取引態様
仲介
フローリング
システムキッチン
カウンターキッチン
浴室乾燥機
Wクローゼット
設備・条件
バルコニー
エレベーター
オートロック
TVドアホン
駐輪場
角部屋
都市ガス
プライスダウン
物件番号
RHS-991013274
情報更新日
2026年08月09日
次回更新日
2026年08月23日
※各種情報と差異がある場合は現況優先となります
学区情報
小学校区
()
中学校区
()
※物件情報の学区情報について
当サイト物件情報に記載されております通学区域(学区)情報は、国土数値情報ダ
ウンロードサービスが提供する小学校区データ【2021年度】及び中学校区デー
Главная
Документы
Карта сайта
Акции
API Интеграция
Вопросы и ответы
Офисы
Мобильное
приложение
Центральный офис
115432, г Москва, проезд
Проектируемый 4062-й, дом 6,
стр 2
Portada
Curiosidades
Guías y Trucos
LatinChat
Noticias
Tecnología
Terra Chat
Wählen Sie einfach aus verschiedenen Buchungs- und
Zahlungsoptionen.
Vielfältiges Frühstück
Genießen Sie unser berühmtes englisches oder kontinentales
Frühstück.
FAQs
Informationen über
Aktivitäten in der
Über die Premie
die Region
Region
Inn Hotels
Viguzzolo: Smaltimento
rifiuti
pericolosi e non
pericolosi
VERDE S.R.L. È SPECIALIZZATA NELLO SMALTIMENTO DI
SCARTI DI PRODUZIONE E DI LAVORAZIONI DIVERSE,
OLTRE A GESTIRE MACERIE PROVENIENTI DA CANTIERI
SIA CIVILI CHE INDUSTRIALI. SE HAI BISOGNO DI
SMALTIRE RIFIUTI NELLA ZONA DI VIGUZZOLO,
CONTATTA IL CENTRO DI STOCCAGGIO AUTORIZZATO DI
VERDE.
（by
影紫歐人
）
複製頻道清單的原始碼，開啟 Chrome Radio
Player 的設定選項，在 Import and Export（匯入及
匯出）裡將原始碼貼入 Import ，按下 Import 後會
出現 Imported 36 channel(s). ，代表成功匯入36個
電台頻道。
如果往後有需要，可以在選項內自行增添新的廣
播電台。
□ □ □
Among the lines above, some may hold the string "Frühstück". State how many, giving the number alone.

2